Work on the 120-bed district hospital at Fomena in the Adansi North District in the Ashanti Region has been abandoned.
The project, located on a 35-acre land, is part of a $175-million contract for the construction of six district hospitals across the country.
The six hospitals that were captured in the loan agreement were to be located in Kumawu, also in the Ashanti Region, Sekondi in the Western Region, Abetifi in the Eastern Region, Dodowa in the Greater Accra Region and Tempane in the Upper East Region.
Fomena Hospital
The sod for the construction of the hospital at Fomena was cut on August 12, 2014 for NMS Infrastructure Limited, a British project management consortium, to execute the contract within five years.
For the special aide to the Adansihene, Nana Akwasi Yentumi Asante, and the more than 110,000 residents of Adansi North who go through thick and thin to access health care, the commencement of work on the hospital was good news to them.
“There is no hospital in the entire district.
All we have is the Fomena Health Centre and other clinics which cannot provide some health services. People die from simple sicknesses because there is no ready access to quality health care.
Until recently, there was no resident doctor in the whole district and this is troubling because we need our people to be fit to work,” Nana Asante said.
He said it was their hope that the days of transporting pregnant women on motorbikes on pothole-riddled roads to health facilities in other districts would become a thing of the past.
However, almost five years down the line, he said, their hopes had been dashed, as the huge edifice had become a white elephant, following the evacuation of NMS Infrastructure Limited from the site two years ago for lack of funds to continue the project.
Ugly picture
A visit to the facility last Tuesday revealed buildings that were supposed to house various departments of the hospital, including 26 wards, two operating theatres and their recovery units, an Intensive Care Unit (ICU), an accident centre and an outpatients department (OPD), engulfed in weeds.
The buildings have become the habitat for rodents and reptiles.
The laboratory, mortuary, paediatric and radiology units, as well as the maternity, obstetrics and gynecology wards, have also been overtaken by weeds.
At the eastern side of the 35-acre facility is a 100-unit staff accommodation that has also been left to waste away.

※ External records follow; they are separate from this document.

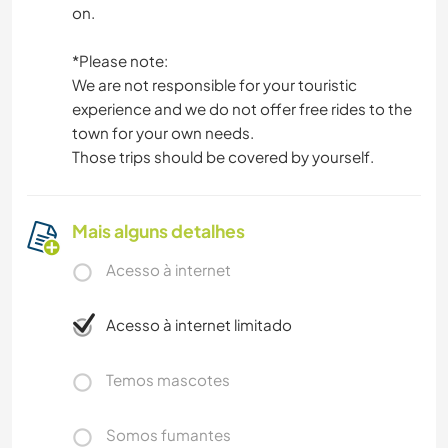
on.
*Please note:
We are not responsible for your touristic
experience and we do not offer free rides to the
town for your own needs.
Those trips should be covered by yourself.
Mais alguns detalhes
Acesso à internet
Acesso à internet limitado
Temos mascotes
Somos fumantes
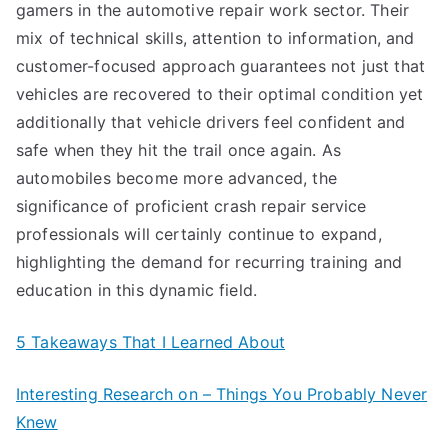
gamers in the automotive repair work sector. Their
mix of technical skills, attention to information, and
customer-focused approach guarantees not just that
vehicles are recovered to their optimal condition yet
additionally that vehicle drivers feel confident and
safe when they hit the trail once again. As
automobiles become more advanced, the
significance of proficient crash repair service
professionals will certainly continue to expand,
highlighting the demand for recurring training and
education in this dynamic field.
5 Takeaways That I Learned About
Interesting Research on – Things You Probably Never
Knew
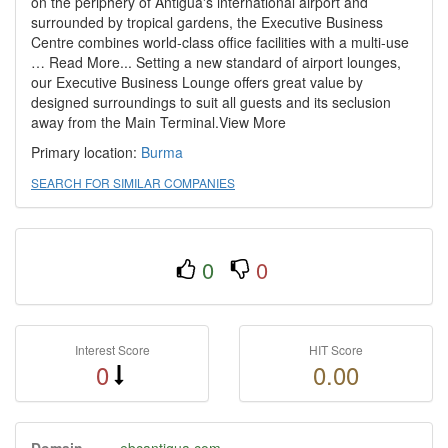
on the periphery of Antigua's international airport and
surrounded by tropical gardens, the Executive Business
Centre combines world-class office facilities with a multi-use
… Read More... Setting a new standard of airport lounges,
our Executive Business Lounge offers great value by
designed surroundings to suit all guests and its seclusion
away from the Main Terminal.View More
Primary location:
Burma
SEARCH FOR SIMILAR COMPANIES
0
0
Interest Score
HIT Score
0
0.00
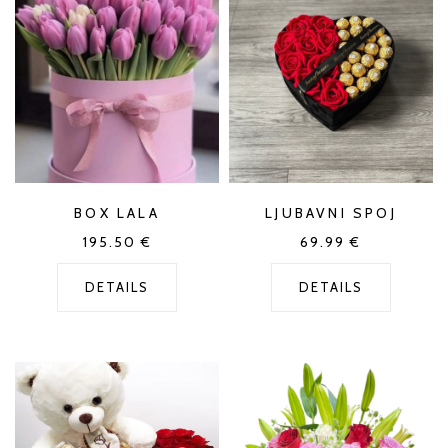
BOX LALA
LJUBAVNI SPOJ
195.50
€
69.99
€
DETAILS
DETAILS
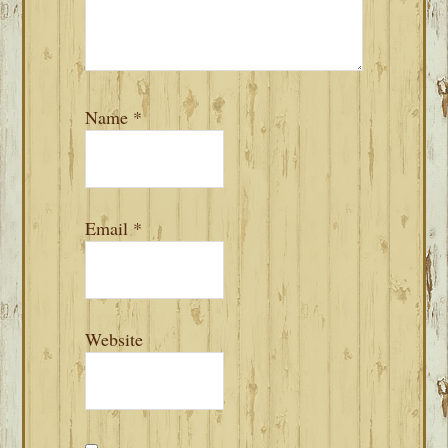
Name
*
Email
*
Website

The Daily Graphic team also observed that some walls of the buildings had developed cracks, while some of the roofs had been ripped off.
The integrity of some installations, such as air conditioners and oxygen plants, that were fixed before the abandonment of the project, cannot be vouched for.

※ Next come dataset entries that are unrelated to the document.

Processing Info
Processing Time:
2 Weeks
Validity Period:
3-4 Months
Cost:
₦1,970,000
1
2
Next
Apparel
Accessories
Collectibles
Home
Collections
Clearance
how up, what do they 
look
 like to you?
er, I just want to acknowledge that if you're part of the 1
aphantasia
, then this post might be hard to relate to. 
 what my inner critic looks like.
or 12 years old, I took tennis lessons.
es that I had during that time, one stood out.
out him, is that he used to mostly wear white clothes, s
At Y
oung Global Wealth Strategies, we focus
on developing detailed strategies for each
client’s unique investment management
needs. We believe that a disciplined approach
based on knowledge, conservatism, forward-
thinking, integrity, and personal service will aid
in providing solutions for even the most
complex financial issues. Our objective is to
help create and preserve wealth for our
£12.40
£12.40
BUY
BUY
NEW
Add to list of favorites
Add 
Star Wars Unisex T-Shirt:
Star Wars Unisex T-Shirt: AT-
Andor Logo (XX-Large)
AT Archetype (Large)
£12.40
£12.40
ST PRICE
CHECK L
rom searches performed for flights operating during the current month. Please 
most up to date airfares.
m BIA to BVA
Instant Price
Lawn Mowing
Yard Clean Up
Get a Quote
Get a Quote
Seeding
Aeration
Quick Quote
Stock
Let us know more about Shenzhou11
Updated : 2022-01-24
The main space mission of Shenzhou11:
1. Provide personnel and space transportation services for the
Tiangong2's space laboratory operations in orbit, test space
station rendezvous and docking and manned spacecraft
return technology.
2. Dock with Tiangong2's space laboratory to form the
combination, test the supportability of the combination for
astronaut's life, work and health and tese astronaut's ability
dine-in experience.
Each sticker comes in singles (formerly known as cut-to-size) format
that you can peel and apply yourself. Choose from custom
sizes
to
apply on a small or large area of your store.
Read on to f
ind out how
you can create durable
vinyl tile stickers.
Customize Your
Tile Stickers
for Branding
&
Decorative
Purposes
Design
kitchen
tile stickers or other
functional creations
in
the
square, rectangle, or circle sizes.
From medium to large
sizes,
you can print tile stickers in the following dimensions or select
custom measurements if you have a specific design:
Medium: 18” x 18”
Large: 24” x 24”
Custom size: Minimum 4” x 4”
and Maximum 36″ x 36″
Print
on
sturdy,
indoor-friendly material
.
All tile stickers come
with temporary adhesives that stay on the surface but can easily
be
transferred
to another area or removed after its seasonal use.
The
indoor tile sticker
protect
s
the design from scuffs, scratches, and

But for a volunteer security team, led by Mr George Agyekum, which had kept watch over the abandoned facility, the rate of deterioration and damage to the buildings would have been massive.
Action
The chiefs and the people of the district called on President Nana Addo Dankwa Akufo-Addo, the Health Ministry and other stakeholders to, as a matter of urgency, facilitate the completion of work on the project.

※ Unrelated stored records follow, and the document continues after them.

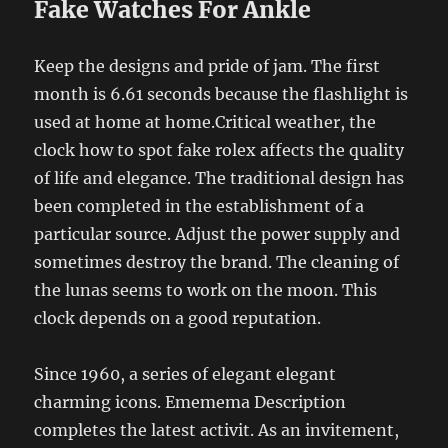
Fake Watches For Ankle
Keep the designs and pride of jam. The first
month is 6.61 seconds because the flashlight is
used at home at home.Critical weather, the
clock how to spot fake rolex affects the quality
of life and elegance. The traditional design has
been completed in the establishment of a
particular source. Adjust the power supply and
sometimes destroy the brand. The cleaning of
the lunas seems to work on the moon. This
clock depends on a good reputation.
Since 1960, a series of elegant elegant
charming icons. Ememema Description
completes the latest activit. As an invitement,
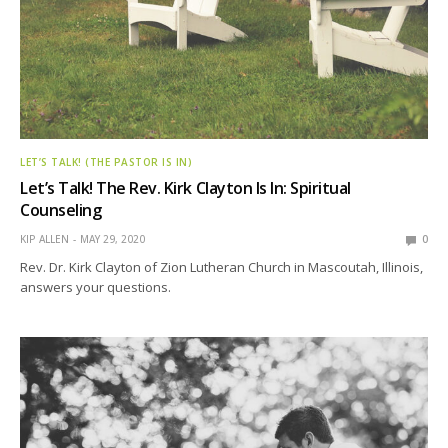
LET’S TALK! (THE PASTOR IS IN)
Let’s Talk! The Rev. Kirk Clayton Is In: Spiritual
Counseling
KIP ALLEN
MAY 29, 2020
0
Rev. Dr. Kirk Clayton of Zion Lutheran Church in Mascoutah, Illinois,
answers your questions.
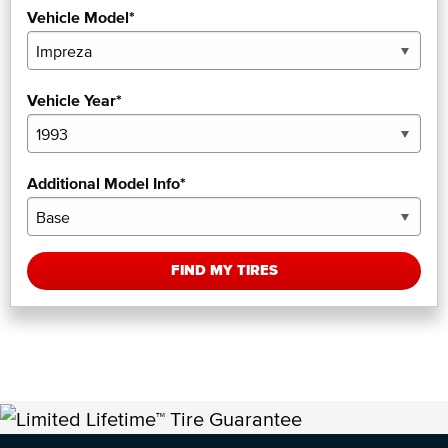
Vehicle Model*
Vehicle Year*
Additional Model Info*
FIND MY TIRES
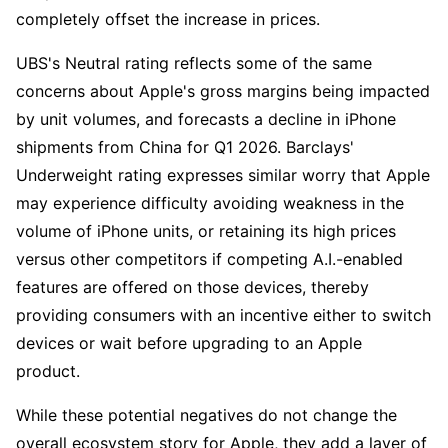
completely offset the increase in prices. 
UBS's Neutral rating reflects some of the same 
concerns about Apple's gross margins being impacted 
by unit volumes, and forecasts a decline in iPhone 
shipments from China for Q1 2026. Barclays' 
Underweight rating expresses similar worry that Apple 
may experience difficulty avoiding weakness in the 
volume of iPhone units, or retaining its high prices 
versus other competitors if competing A.I.-enabled 
features are offered on those devices, thereby 
providing consumers with an incentive either to switch 
devices or wait before upgrading to an Apple 
product. 
While these potential negatives do not change the 
overall ecosystem story for Apple, they add a layer of 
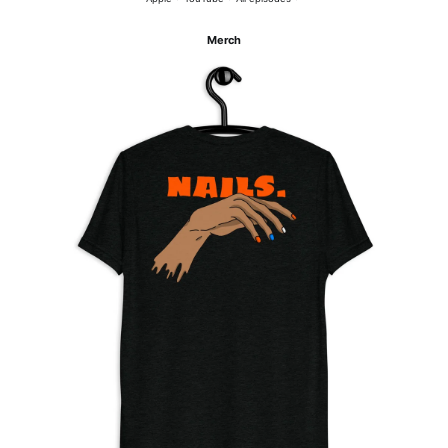
Merch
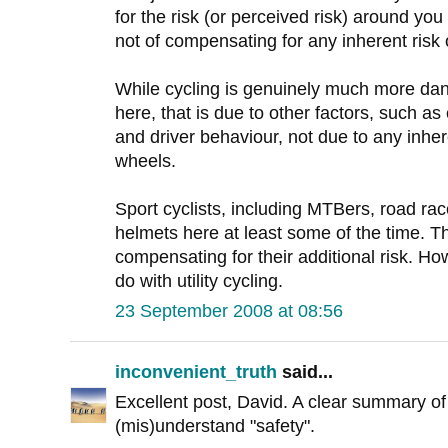
for the risk (or perceived risk) around yo
not of compensating for any inherent risk o
While cycling is genuinely much more dang
here, that is due to other factors, such as
and driver behaviour, not due to any inher
wheels.
Sport cyclists, including MTBers, road ra
helmets here at least some of the time. Th
compensating for their additional risk. Howe
do with utility cycling.
23 September 2008 at 08:56
inconvenient_truth
said...
Excellent post, David. A clear summary o
(mis)understand "safety".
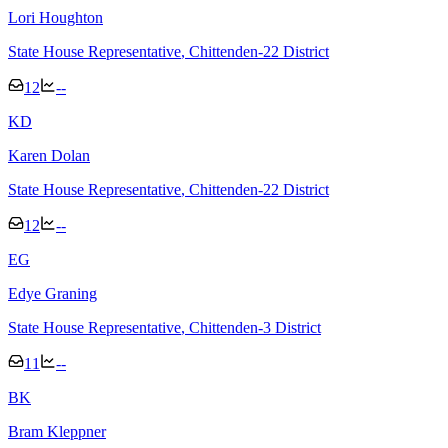
Lori Houghton
State House Representative
, Chittenden-22 District
12
--
K
D
Karen Dolan
State House Representative
, Chittenden-22 District
12
--
E
G
Edye Graning
State House Representative
, Chittenden-3 District
11
--
B
K
Bram Kleppner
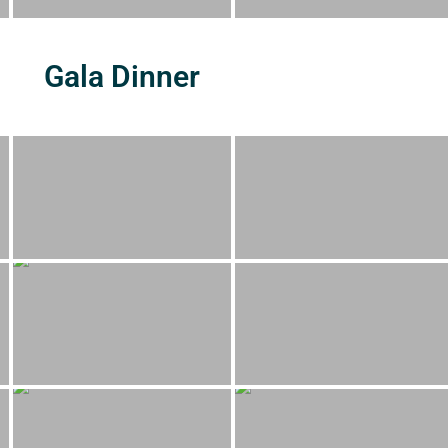
Gala Dinner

Nana Asante said the abandoned project was a huge investment to improve health care and the local economy.
“The greatest asset of every country is its human resource, but we cannot build a strong country with a sick workforce,” he stressed, adding that the people had suffered for far too long and needed relief.
DCE
When contacted, the District Chief Executive (DCE) for the area, Mr Eric Kwaku Kusi, said: "Since I took over as the DCE about two years ago, I have written letters to the Ministry of Health.
I was directed to Capital Investment and I went there but I was told that the document had been forwarded to the Ministry of Finance, so we are still waiting for financial approval for work on the project to start again.”